Ora ROBUST è giunto al termine: con quali risultati?
“Il nostro scopo – commenta Enrico Simetti, del nodo ISME dell’Università di Genova – era quello di mettere a punto un robot autonomo in grado di portare avanti la prima e fondamentale operazione di ricerca e individuazione di giacimenti promettenti. Fino ad ora, anche la ricerca delle “pepite”, i noduli composti da manganese e altri metalli, era altamente invasiva per l’ambiente, perché non c’era modo di stabilire a priori la composizione o l’estensione di un giacimento senza scavare, e molto costosa, dovendosi avvalere di diversi veicoli pilotati da remoto e navi di appoggio”

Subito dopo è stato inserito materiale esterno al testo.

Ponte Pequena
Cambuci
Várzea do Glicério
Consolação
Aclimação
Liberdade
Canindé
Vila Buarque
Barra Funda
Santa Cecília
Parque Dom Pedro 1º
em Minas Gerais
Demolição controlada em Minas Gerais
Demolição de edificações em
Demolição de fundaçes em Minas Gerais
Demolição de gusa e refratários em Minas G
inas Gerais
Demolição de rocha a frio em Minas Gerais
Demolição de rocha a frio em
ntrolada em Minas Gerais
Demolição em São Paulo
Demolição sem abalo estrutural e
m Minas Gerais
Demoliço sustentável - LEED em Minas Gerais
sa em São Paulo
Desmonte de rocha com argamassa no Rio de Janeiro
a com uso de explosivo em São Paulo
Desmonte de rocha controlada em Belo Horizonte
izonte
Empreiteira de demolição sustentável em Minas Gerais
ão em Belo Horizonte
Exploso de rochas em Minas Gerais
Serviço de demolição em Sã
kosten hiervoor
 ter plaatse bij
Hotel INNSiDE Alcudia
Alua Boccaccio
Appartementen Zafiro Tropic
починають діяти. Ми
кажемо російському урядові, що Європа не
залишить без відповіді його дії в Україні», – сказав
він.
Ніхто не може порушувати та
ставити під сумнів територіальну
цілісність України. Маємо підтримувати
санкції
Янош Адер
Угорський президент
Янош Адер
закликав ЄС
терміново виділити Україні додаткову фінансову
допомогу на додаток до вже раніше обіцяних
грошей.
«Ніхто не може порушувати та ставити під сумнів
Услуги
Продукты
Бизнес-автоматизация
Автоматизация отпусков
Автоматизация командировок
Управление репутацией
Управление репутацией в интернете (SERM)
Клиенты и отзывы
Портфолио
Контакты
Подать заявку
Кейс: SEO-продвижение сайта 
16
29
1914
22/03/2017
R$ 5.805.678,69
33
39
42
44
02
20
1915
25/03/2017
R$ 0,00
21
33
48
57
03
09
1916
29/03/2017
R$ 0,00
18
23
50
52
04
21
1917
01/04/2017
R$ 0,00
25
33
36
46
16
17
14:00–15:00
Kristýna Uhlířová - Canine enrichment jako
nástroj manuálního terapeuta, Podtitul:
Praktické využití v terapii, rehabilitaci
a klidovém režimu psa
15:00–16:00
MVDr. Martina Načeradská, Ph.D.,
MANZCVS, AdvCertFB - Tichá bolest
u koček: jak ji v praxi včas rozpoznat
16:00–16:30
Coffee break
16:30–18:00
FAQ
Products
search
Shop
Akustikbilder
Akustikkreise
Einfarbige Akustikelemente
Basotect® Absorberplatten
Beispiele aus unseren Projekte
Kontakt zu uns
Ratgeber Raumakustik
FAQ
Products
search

ROBUST ha messo a punto una serie di veicoli autonomi in grado di individuare con precisione i giacimenti di pepite, e sottoporli a scansione spettroscopica sul posto, per individuarne la grandezza, e stabilire quali metalli le compongono.”
“La fase finale del progetto – prosegue Simetti – ha visto due serie di esperimenti in mare con i veicoli, uno condotto al largo della costa di Cagliari e uno a Spezia. Entrambi i test hanno validato quello che è forse la parte più delicata e originale del progetto: la capacità cioè del veicolo di “atterrare” con precisione millimetrica sul fondale e di eseguire una prima scansione spettroscopica che determina se il nodulo trovato è abbastanza interessante per poter dare avvio alle operazioni successive. La precisione dell’atterraggio è fondamentale, perché il nodulo deve trovarsi all’interno del ragioni azione del braccio meccanico del veicolo. Sul braccio è infatti montato un sensore laser che si avvicina al nodulo ed esegue l’analisi spettrale del composto metallico, in grado di determinare quali elementi della tabella periodica lo compongono”.
“Infine – conclude Simetti – alcune delle tecnologie impiegate hanno mostrato di funzionare, e di poter essere applicabili anche in altre missioni sotto il mare: la capacità di seguire un percorso ad altezza e profondità costanti, la capacità atterrare entro uno spazio, e di spostare in modo preciso il braccio robotico, sono tutti comportamenti grati dalla combinazione di 16 comandi “di base”, che creano in questo modo un canovaccio di azioni che possono essere variamente combinate, con una flessibilità che garantisce la possibilità di impiego di questi sistemi in una grande varietà di task e missioni”.